Do mesmo modo, podem coletar dados dos animais para identificar uma possível doença entre a criação e tomar medidas preventivas.
Esses dispositivos também são grandes aliados na redução de custos ao monitorar a utilização de recursos, como água e fertilizantes, e ajudar a evitar desperdícios, tendo consequência a redução do impacto ambiental.
Por fim, a IoT também pode automatizar tarefas, como pulverização e colheita, o que pode liberar tempo e recursos para os produtores.
Drones para eficiência operacional
Os drones, também conhecidos como VANTs (Veículos Aéreos Não Tripulados), são uma tecnologia que vem ganhando cada vez mais espaço no agronegócio.
Esses equipamentos não só fazem o monitoramento e mapeamento de grandes áreas, como também proporcionam uma maior eficiência operacional ao, a partir da aplicação de insumos, minimizar o uso de fertilizantes e agrotóxicos, detectar pragas, doenças e falhas no plantio, com base nas imagens capturadas, e até mesmo identificar focos de incêndio.
Eles também são responsáveis por fazer contagem do rebanho e localizar animais perdidos.
E não menos importante: os drones conseguem captar informações sobre a saúde da lavoura, ajudando na tomada de decisões mais assertivas.
Inteligência artificial para análise precisa de dados
E claro, não poderíamos terminar esse tópico sem falar de inteligência artificial (IA), tecnologia que tem conquistado o mercado cada dia mais.
A IA tem diferentes aplicações no campo, que vão desde a genotipagem para cultivo até equipamentos agrícolas automatizados.
É através da IA que grandes volumes de dados são analisados, gerando insights valiosos. Além disso, ela também é responsável por automatizar tarefas rotineiras no campo.
Assim, a IA apoia os produtores em uma tomada de decisão baseada em dados, o que poupa não só recursos financeiros, como também acelera a produtividade de forma mais sustentável.
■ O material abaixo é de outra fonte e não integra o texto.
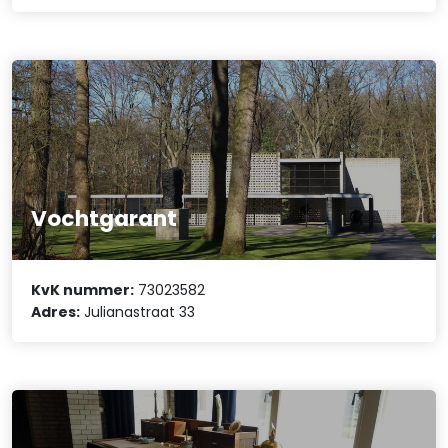
Vochtgarant
KvK nummer:
73023582
Adres:
Julianastraat 33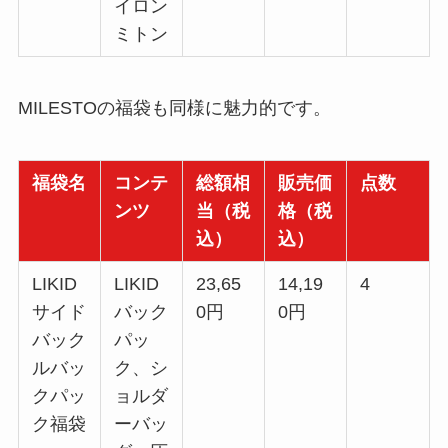
イロン
ミトン
MILESTOの福袋も同様に魅力的です。
福袋名
コンテ
総額相
販売価
点数
ンツ
当（税
格（税
込）
込）
LIKID
LIKID
23,65
14,19
4
サイド
バック
0円
0円
バック
パッ
ルバッ
ク、シ
クパッ
ョルダ
ク福袋
ーバッ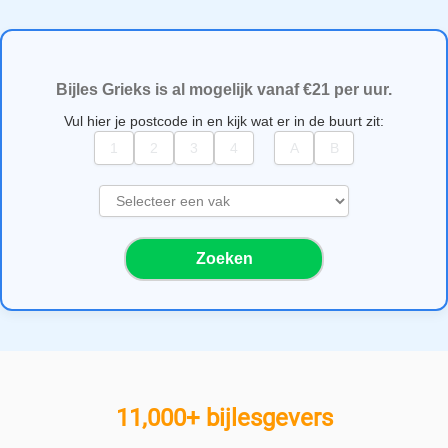
Bijles Grieks is al mogelijk vanaf €21 per uur.
Vul hier je postcode in en kijk wat er in de buurt zit:
S
e
l
Zoeken
e
c
t
e
e
r
e
11,000+ bijlesgevers
e
n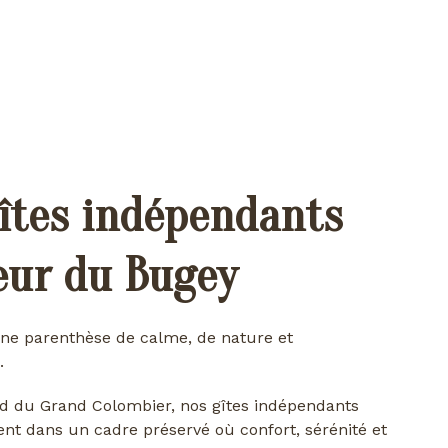
îtes indépendants
œur du Bugey
ne parenthèse de calme, de nature et
.
d du Grand Colombier, nos gîtes indépendants
ent dans un cadre préservé où confort, sérénité et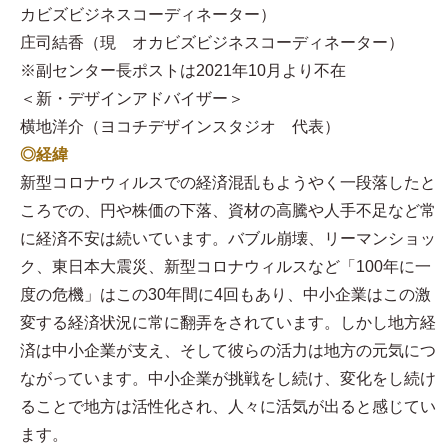
カビズビジネスコーディネーター）
庄司結香（現 オカビズビジネスコーディネーター）
※副センター長ポストは2021年10月より不在
＜新・デザインアドバイザー＞
横地洋介（ヨコチデザインスタジオ 代表）
◎経緯
新型コロナウィルスでの経済混乱もようやく一段落したと
ころでの、円や株価の下落、資材の高騰や人手不足など常
に経済不安は続いています。バブル崩壊、リーマンショッ
ク、東日本大震災、新型コロナウィルスなど「100年に一
度の危機」はこの30年間に4回もあり、中小企業はこの激
変する経済状況に常に翻弄をされています。しかし地方経
済は中小企業が支え、そして彼らの活力は地方の元気につ
ながっています。中小企業が挑戦をし続け、変化をし続け
ることで地方は活性化され、人々に活気が出ると感じてい
ます。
Por que ainda não temos um unicórnio do agronegócio na América Latina?
Como vimos, o agronegócio é um dos setores mais importantes da economia da América Latina. O Brasil, por exemplo, é o segundo maior produtor de alimentos do mundo. Mas, apesar de todo esse potencial, a região ainda não tem um unicórnio no setor AgTech.
O que falta pra isso acontecer?
Existem alguns fatores que precisam ser superados, como a falta de conectividade e a baixa adesão cultural da tecnologia.
Além disso, as corporações concentram grande parte da tecnologia, já que o setor agrícola é marcado por alguns riscos, como as safras, que demoram anos para serem colhidas. Isso favorece empresas já consolidadas, que têm capacidade financeira para investir em médio e longo prazo.
Porém, ainda há esperança para o setor AgTech.
Nos últimos anos, como vimos, o número de investidores em agtechs na América Latina está aumentando. Isso pode levar ao surgimento de mais startups com potencial para alcançar o status de unicórnio no futuro.
Além disso, algumas startups estão ganhando cada vez mais espaço no agronegócio, trazendo boas perspectivas para o futuro.
Enquanto isso, o agronegócio da América Latina precisa se reinventar para enfrentar os desafios modernos, como as mudanças climáticas e novos padrões de consumo. Essa transformação pode ser o impulso necessário para o surgimento do tão esperado unicórnio agropecuário.